Ha sido el estulto Maduro quien, con contumacia e inhumana crueldad, ha logrado hacer que la colosal crisis política, económica y humanitaria de Venezuela pueda jugar un rol tanto o más decisivo que el voto en blanco en los resultados de la segunda vuelta.

El voto en blanco, que se presenta como equidistante, debe no solo remontar el ya esperable descenso en la participación de los votantes, sino también adversar con éxito la decisión de una mayoría fajardista de parar a Duque votando por Petro.

En cambio, el voto contra el temor, fundado o no, de que Colombia se torne otra Venezuela, ¡el voto colombiano contra Maduro, vamos!, es un voto cuesta abajo que no requiere de elucidaciones centroliberales para manifestarse.
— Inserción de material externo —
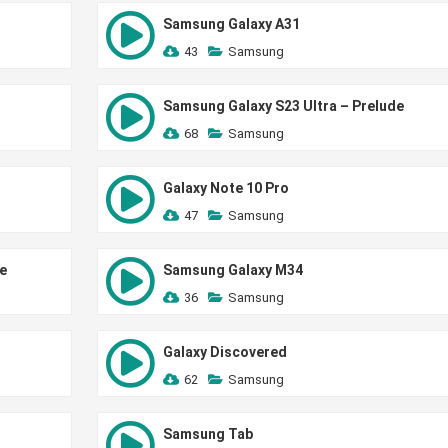
Samsung Galaxy A31
43
Samsung
Samsung Galaxy S23 Ultra – Prelude
68
Samsung
Galaxy Note 10 Pro
47
Samsung
e
Samsung Galaxy M34
36
Samsung
Galaxy Discovered
62
Samsung
Samsung Tab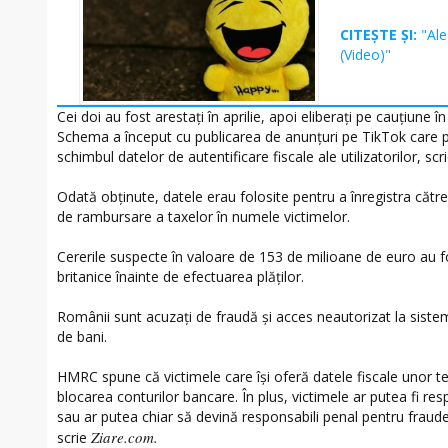
CITEȘTE ȘI:
"Ale
(Video)"
Cei doi au fost arestați în aprilie, apoi eliberați pe cauțiune î
Schema a început cu publicarea de anunțuri pe TikTok care pro
schimbul datelor de autentificare fiscale ale utilizatorilor, s
Odată obținute, datele erau folosite pentru a înregistra căt
de rambursare a taxelor în numele victimelor.
Cererile suspecte în valoare de 153 de milioane de euro au fo
britanice înainte de efectuarea plăților.
Românii sunt acuzați de fraudă și acces neautorizat la sistem
de bani.
HMRC spune că victimele care își oferă datele fiscale unor terți
blocarea conturilor bancare. În plus, victimele ar putea fi re
sau ar putea chiar să devină responsabili penal pentru fraud
Ziare.com.
scrie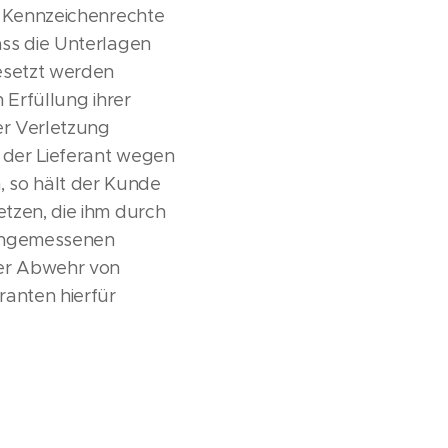
-, Kennzeichenrechte
ass die Unterlagen
esetzt werden
 Erfüllung ihrer
er Verletzung
d der Lieferant wegen
, so hält der Kunde
etzen, die ihm durch
 angemessenen
 der Abwehr von
ranten hierfür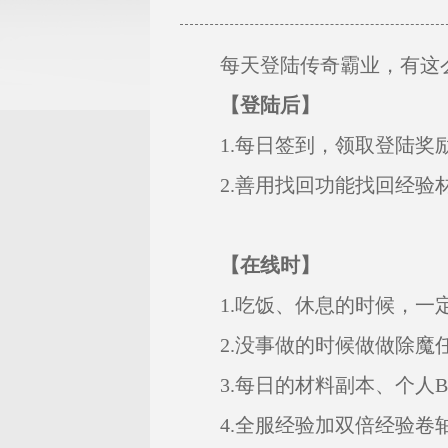
每天登陆传奇霸业，有这么
【登陆后】
1.每日签到，领取登陆奖
2.善用找回功能找回经验
【在线时】
1.吃饭、休息的时候，一
2.没事做的时候做做除魔
3.每日的材料副本、个人B
4.全服经验加双倍经验卷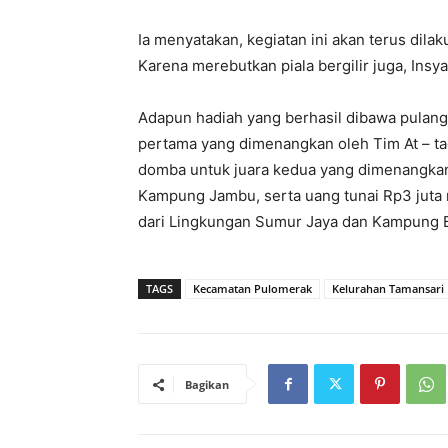
Ia menyatakan, kegiatan ini akan terus dila
Karena merebutkan piala bergilir juga, Insya
Adapun hadiah yang berhasil dibawa pulang 
pertama yang dimenangkan oleh Tim At – t
domba untuk juara kedua yang dimenangka
Kampung Jambu, serta uang tunai Rp3 juta ru
dari Lingkungan Sumur Jaya dan Kampung B
TAGS
Kecamatan Pulomerak
Kelurahan Tamansari
Bagikan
El flujo, que a razón de 150.000 desplazados semanales, viene ingresando a Colombia será uno de los mejores activistas de Duque en las próximas dos semanas. Por lo pronto, la crisis venezolana ha logrado que Gustavo Petro, hombre hasta ahora de pétreas convicciones, se desdiga de sus simpatías por el socialismo del siglo XXI.
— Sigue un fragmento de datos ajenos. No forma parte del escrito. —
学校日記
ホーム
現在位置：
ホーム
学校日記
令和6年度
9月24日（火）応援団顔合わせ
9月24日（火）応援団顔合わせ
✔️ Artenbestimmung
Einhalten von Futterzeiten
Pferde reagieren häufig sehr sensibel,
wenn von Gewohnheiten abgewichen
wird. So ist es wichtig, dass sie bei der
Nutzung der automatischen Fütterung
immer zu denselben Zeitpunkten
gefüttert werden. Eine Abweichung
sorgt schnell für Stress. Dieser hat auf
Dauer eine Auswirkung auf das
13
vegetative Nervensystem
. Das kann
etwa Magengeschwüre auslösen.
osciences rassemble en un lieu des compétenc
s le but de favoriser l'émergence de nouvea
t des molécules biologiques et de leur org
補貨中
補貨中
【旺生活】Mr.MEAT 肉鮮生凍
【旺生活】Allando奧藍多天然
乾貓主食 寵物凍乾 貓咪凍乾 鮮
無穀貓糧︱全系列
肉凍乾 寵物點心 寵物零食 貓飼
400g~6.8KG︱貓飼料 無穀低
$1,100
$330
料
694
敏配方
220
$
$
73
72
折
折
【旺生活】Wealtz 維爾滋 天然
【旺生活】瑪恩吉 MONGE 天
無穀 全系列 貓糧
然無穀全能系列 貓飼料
Esto lo han comprendido muy bien la campaña de Duque y María Corina Machado, la solitaria y corajuda partidaria de la abstención electoral y de forzar la dimisión de Nicolás Maduro apoyándose en la comunidad internacional.
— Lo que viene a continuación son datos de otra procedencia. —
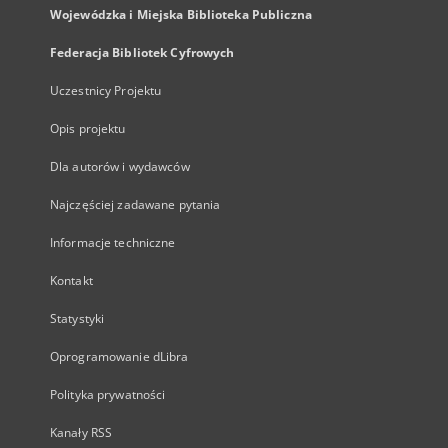
Wojewódzka i Miejska Biblioteka Publiczna
Federacja Bibliotek Cyfrowych
Uczestnicy Projektu
Opis projektu
Dla autorów i wydawców
Najczęściej zadawane pytania
Informacje techniczne
Kontakt
Statystyki
Oprogramowanie dLibra
Polityka prywatności
Kanały RSS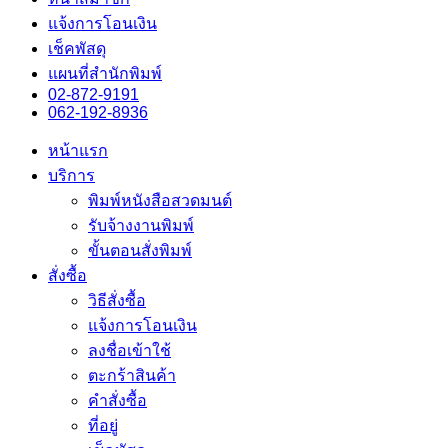
แจ้งการโอนเงิน
เช็คพัสดุ
แผนที่สำนักพิมพ์
02-872-9191
062-192-8936
หน้าแรก
บริการ
พิมพ์หนังสือสวดมนต์
รับจ้างงานพิมพ์
ขั้นตอนสั่งพิมพ์
สั่งซื้อ
วิธีสั่งซื้อ
แจ้งการโอนเงิน
ลงชื่อเข้าใช้
ตะกร้าสินค้า
คำสั่งซื้อ
ที่อยู่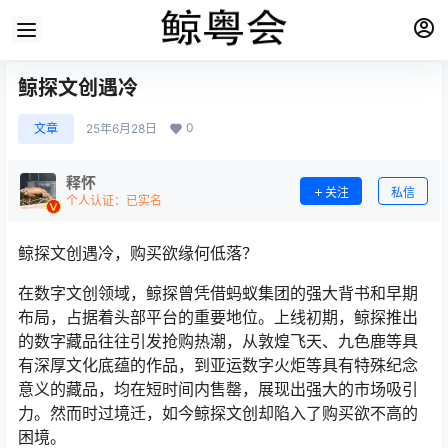
鲸探文创遇冷
0
文章
25年6月28日
释怀
关注
私信
个人认证：已实名
鲸探文创遇冷，购买欲缘何低落？
在数字文创领域，鲸探曾凭借蚂蚁集团的强大背书和早期
布局，占据着头部平台的重要地位。上线初期，鲸探推出
的数字藏品往往引发抢购热潮，从敦煌飞天、九色鹿等具
有深厚文化底蕴的作品，到亚运数字火炬等具有特殊纪念
意义的藏品，均在短时间内售罄，展现出强大的市场吸引
力。然而时过境迁，如今鲸探文创却陷入了购买欲不高的
困境。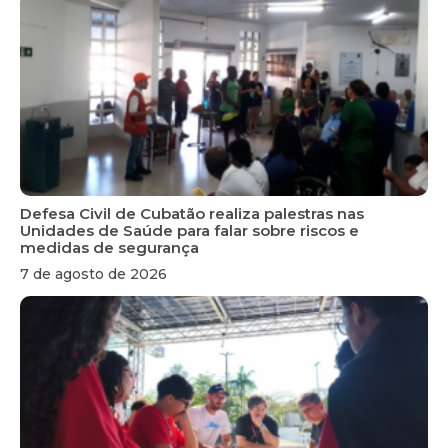
Defesa Civil de Cubatão realiza palestras nas
Unidades de Saúde para falar sobre riscos e
medidas de segurança
7 de agosto de 2026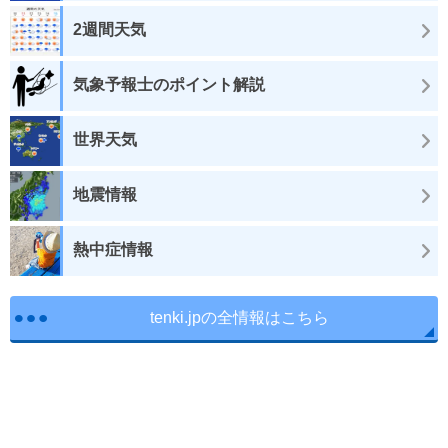
2週間天気
気象予報士のポイント解説
世界天気
地震情報
熱中症情報
tenki.jpの全情報はこちら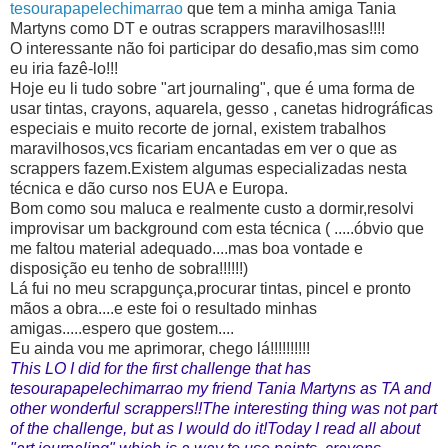
tesourapapelechimarrao
que tem a minha amiga Tania
Martyns como DT e outras scrappers maravilhosas!!!!
O interessante não foi participar do desafio,mas sim como
eu iria fazê-lo!!!
Hoje eu li tudo sobre "art journaling", que é uma forma de
usar tintas, crayons, aquarela, gesso , canetas hidrográficas
especiais e muito recorte de jornal, existem trabalhos
maravilhosos,vcs ficariam encantadas em ver o que as
scrappers fazem.Existem algumas especializadas nesta
técnica e dão curso nos EUA e Europa.
Bom como sou maluca e realmente custo a dormir,resolvi
improvisar um background com esta técnica ( .....óbvio que
me faltou material adequado....mas boa vontade e
disposição eu tenho de sobra!!!!!!)
Lá fui no meu scrapgunça,procurar tintas, pincel e pronto
mãos a obra....e este foi o resultado minhas
amigas.....espero que gostem....
Eu ainda vou me aprimorar, chego lá!!!!!!!!!!
This LO I did for the first challenge that has
tesourapapelechimarrao my friend Tania Martyns as TA and
other wonderful scrappers!!The interesting thing was not part
of the challenge, but as I would do it!Today I read all about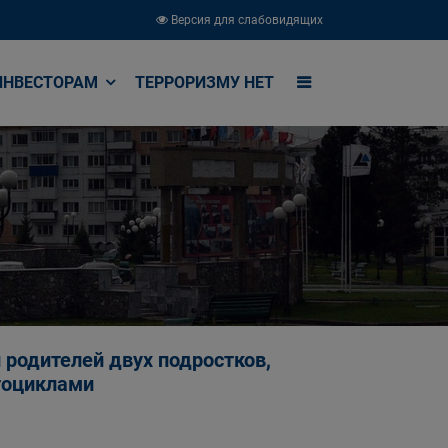
Версия для слабовидящих
ИНВЕСТОРАМ
ТЕРРОРИЗМУ НЕТ
 родителей двух подростков,
тоциклами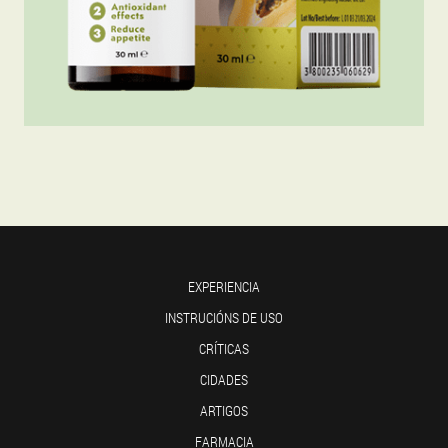
EXPERIENCIA
INSTRUCIÓNS DE USO
CRÍTICAS
CIDADES
ARTIGOS
FARMACIA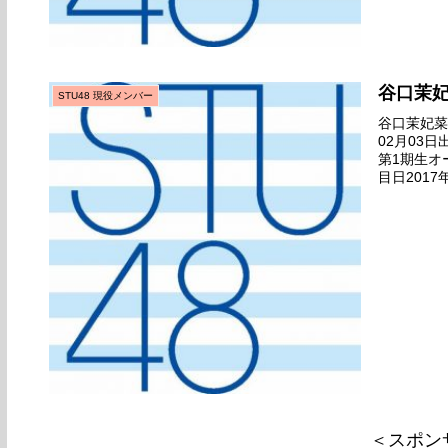
谷口茉
STU48 現役メンバー
谷口茉妃菜名
02月03
第1期生オ
目日201
劇場デビュー
＜スポン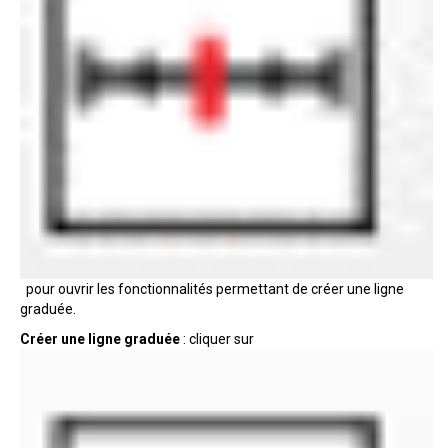
pour ouvrir les fonctionnalités permettant de créer une ligne
graduée.
Créer une ligne graduée
: cliquer sur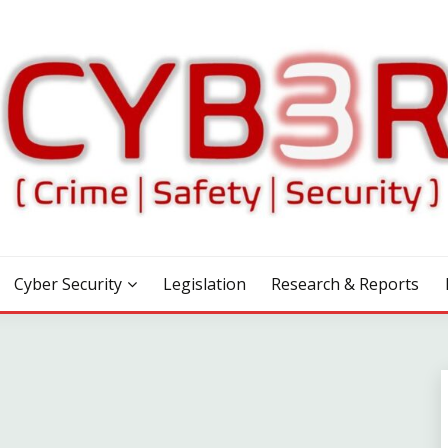
Cyber Security
Legislation
Research & Reports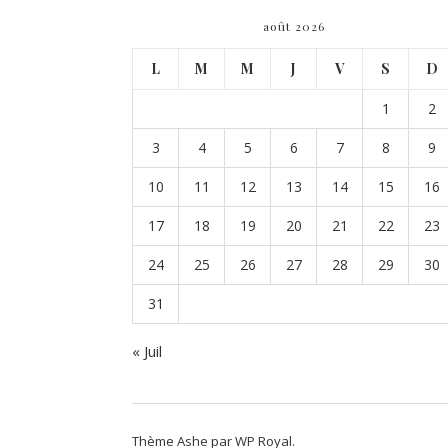
août 2026
L
M
M
J
V
S
D
1
2
3
4
5
6
7
8
9
10
11
12
13
14
15
16
17
18
19
20
21
22
23
24
25
26
27
28
29
30
31
« Juil
Thème Ashe par
WP Royal
.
En las últimas semanas, el apoyo que la dupla Vélez –Pastrana ha brindado a María Corina Machado, ha contribuido a darle entidad política, a los ojos de la desconcertada masa opositora venezolana, a la propuesta de la Machado de acrecentar todo tipo de presiones sobre la dictadura y forzar una transición hacia la democracia.

La puesta en escena que ese apoyo ha desplegado en la frontera viva, con decenas de miles de desplazados como espectadores que vitorean por igual a Machado y Duque, un grueso contingente de los cuales son colombo-venezolanos, se sostiene muy bien frente al apoyo que, digamos, Thomas Piketty o Peter Singer puedan brindar a la oferta de Gustavo Petro.

La visión de Machado, oradora de carisma, obligada por una prohibición de salida del país, a estrechar la mano, por sobre la valla fronteriza, de un Duque que cada día da mayores muestras de no ser del todo un subrogado de Uribe, haría el sueño de un publicista electoral.

Bajando al plano de lo que, cada quien por su lado, obtienen Machado y Duque, el intercambio luce equitativamente provechoso.

Sus detractores más vehementes nutren la oposición venezolana que favoreció, hasta ayer, una estrategia electoral que al cabo ha resultado infructuosa. Parte de esa oposición acudió a una elección que la comunidad internacional juzga fraudulenta.

La noción de que la presión internacional es irrelevante ya no luce tan persuasiva: la OEA ha producido un informe tan contundente que sentar a Nicolás Maduro al mismo banquillo desde el que el serbio Slobodan Milosevic y el liberiano Charles Taylor escucharon sus sentencias ya no es inverosímil.

Duque ha empeñado su palabra al declarar que, de ganar la presidencia, promovería tal juicio como jefe Estado. Ello acaso sea lo peor que Maduro pueda esperar de un gobierno de Duque en posconflicto.

Esta es una perspectiva que está menos que teóricamente a la vuelta de la esquina y lleva agua al molino de María Corina Machado frente a los políticos venezolanos que aún esperan algo del diálogo con Nicolás Maduro.